The data:

Content starts

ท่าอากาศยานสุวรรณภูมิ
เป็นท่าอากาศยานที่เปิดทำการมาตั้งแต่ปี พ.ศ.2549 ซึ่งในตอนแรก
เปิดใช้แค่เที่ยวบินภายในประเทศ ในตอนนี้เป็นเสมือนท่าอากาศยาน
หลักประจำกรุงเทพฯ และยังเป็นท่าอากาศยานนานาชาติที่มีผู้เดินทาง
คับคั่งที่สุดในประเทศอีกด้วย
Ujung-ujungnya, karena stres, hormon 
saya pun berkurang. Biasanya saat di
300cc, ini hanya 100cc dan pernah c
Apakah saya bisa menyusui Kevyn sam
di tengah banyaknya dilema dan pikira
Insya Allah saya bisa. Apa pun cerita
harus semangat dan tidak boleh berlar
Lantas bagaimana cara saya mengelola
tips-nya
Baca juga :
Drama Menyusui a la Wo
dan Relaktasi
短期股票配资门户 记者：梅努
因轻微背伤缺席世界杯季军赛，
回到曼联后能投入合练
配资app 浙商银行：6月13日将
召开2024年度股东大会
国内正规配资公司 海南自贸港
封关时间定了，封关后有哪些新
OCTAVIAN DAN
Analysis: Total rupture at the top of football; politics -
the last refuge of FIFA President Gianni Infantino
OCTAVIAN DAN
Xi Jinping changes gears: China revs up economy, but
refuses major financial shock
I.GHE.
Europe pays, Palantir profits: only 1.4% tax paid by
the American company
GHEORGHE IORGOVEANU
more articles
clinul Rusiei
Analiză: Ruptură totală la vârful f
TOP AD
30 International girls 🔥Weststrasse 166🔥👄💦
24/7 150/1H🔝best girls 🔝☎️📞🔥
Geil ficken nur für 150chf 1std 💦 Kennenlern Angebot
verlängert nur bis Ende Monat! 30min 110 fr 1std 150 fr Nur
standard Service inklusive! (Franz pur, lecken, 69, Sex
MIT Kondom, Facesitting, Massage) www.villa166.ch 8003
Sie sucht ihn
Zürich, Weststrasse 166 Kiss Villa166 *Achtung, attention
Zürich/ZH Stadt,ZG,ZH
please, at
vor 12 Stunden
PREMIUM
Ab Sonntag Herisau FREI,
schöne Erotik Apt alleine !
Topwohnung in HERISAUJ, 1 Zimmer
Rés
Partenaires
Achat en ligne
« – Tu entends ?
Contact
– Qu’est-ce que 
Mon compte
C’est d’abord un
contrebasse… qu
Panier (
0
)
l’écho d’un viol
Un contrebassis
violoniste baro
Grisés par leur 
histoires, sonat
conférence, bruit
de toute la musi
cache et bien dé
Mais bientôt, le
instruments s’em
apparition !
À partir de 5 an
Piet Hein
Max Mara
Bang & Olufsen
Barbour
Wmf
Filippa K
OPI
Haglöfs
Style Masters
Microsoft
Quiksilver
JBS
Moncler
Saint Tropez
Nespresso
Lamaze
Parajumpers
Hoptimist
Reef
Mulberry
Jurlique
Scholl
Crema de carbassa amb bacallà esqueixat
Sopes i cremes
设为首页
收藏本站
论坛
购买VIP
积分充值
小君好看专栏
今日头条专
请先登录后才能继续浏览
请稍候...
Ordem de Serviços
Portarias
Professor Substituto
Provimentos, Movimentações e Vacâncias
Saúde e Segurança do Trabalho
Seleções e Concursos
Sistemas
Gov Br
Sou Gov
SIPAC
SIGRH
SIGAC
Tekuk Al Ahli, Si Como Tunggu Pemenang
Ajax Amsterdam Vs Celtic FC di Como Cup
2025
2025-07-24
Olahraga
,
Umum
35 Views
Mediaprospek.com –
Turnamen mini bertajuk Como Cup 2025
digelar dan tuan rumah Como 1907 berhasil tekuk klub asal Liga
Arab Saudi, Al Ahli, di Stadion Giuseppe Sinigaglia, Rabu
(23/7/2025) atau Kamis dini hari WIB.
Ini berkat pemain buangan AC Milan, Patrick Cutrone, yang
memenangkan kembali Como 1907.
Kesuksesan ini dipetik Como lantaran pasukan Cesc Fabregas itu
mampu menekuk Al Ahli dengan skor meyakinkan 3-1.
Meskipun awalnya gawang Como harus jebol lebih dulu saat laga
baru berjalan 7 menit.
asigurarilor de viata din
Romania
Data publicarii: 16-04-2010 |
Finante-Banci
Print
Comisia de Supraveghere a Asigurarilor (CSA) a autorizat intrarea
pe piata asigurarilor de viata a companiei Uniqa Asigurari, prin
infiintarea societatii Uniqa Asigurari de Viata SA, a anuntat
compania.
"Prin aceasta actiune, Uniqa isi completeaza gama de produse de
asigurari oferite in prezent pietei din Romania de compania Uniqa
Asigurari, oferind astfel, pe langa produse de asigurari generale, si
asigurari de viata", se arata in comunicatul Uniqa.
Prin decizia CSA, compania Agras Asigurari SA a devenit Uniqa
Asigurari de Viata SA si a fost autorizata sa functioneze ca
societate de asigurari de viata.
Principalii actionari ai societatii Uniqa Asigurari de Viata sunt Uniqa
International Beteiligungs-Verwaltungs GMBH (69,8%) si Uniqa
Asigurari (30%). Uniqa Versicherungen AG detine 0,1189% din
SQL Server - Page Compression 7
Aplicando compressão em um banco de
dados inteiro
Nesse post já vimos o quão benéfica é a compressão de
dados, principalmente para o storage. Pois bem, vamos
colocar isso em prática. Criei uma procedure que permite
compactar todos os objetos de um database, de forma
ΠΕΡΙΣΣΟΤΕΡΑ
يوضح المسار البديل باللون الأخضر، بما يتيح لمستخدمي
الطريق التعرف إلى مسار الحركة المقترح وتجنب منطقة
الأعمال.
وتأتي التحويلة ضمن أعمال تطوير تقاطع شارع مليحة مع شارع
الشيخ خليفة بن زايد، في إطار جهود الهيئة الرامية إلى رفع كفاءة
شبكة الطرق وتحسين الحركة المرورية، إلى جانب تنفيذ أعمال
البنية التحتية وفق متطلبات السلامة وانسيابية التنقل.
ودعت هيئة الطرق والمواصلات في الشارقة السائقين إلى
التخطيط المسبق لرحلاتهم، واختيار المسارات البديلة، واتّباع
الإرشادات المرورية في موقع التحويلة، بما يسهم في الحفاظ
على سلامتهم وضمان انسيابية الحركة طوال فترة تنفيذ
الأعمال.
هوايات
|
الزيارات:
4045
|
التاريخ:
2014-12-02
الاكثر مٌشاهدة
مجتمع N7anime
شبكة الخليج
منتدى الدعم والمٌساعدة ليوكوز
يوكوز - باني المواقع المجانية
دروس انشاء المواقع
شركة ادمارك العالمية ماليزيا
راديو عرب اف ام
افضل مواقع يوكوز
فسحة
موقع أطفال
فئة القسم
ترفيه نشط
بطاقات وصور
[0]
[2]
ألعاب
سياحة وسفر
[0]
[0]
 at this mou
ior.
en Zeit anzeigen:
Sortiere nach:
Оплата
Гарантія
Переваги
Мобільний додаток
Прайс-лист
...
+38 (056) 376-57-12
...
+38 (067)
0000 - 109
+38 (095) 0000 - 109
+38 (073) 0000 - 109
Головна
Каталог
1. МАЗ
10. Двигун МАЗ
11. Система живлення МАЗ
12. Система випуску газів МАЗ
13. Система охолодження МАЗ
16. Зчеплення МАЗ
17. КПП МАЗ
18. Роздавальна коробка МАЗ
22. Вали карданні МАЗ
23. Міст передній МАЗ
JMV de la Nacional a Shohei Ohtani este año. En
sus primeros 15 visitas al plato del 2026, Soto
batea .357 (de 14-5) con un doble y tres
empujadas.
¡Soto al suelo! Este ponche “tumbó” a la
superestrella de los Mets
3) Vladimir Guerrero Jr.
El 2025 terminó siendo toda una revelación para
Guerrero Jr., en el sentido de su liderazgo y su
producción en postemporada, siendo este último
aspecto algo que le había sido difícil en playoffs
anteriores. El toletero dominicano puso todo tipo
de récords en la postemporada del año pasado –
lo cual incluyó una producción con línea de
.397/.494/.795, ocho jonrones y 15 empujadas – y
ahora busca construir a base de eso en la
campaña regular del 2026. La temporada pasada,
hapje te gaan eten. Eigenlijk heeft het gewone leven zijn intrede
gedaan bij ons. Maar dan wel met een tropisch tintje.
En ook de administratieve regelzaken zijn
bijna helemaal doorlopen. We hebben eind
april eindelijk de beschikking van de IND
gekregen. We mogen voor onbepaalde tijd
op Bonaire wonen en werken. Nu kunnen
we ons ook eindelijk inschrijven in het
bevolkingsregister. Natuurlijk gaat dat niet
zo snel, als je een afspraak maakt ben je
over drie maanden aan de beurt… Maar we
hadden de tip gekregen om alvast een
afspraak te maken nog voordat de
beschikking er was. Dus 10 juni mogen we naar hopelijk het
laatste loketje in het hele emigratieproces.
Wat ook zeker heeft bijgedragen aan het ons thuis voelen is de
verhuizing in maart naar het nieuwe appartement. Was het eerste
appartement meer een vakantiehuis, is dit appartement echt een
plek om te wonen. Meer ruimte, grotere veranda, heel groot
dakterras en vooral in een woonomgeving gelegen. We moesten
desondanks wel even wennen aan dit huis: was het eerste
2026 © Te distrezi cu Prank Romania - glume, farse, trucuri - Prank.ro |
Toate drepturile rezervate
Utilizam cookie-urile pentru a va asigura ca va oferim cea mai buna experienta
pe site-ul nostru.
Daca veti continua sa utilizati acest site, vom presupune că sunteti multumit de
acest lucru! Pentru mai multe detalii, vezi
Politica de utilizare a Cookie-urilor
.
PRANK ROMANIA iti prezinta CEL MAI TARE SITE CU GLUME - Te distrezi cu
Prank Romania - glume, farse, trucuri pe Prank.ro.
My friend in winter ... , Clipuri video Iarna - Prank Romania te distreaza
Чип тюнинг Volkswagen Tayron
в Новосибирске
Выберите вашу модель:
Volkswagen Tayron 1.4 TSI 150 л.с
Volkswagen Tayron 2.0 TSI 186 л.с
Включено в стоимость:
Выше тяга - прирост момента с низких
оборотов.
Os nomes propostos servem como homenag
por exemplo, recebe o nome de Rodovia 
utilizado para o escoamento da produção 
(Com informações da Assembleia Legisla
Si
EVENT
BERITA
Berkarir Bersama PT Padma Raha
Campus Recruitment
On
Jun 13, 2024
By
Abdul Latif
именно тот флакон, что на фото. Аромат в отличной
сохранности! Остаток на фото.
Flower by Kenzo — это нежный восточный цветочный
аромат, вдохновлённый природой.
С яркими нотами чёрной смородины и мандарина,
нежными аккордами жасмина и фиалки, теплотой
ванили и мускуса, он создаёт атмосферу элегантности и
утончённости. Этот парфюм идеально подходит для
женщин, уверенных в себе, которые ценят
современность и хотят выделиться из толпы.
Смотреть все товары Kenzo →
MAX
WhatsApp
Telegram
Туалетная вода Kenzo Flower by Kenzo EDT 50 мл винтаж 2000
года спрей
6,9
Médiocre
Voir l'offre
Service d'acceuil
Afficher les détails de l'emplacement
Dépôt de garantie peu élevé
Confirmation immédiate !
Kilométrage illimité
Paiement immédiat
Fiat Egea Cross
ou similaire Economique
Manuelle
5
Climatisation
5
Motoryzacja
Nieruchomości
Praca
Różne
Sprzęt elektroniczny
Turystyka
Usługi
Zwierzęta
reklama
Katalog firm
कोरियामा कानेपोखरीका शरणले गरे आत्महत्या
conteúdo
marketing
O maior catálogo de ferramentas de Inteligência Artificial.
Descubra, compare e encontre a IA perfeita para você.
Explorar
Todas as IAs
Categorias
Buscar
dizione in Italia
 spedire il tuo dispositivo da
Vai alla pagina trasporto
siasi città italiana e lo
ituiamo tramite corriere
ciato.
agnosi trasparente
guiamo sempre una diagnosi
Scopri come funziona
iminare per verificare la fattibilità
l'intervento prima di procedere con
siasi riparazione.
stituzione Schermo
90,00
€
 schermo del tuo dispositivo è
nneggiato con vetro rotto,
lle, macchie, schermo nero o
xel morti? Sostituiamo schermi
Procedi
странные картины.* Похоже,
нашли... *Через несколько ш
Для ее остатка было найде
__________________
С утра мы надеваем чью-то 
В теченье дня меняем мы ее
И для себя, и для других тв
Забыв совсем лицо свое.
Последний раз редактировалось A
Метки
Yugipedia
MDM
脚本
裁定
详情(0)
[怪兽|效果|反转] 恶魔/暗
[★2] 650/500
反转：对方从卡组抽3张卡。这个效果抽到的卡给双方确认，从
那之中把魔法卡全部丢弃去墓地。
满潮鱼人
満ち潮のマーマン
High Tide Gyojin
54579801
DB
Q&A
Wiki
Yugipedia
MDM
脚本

Content ends

Brief: Look through the records for the word "postemporada". Every line that has it should be copied.

Finished exercise:
producción en postemporada, siendo este último
de récords en la postemporada del año pasado –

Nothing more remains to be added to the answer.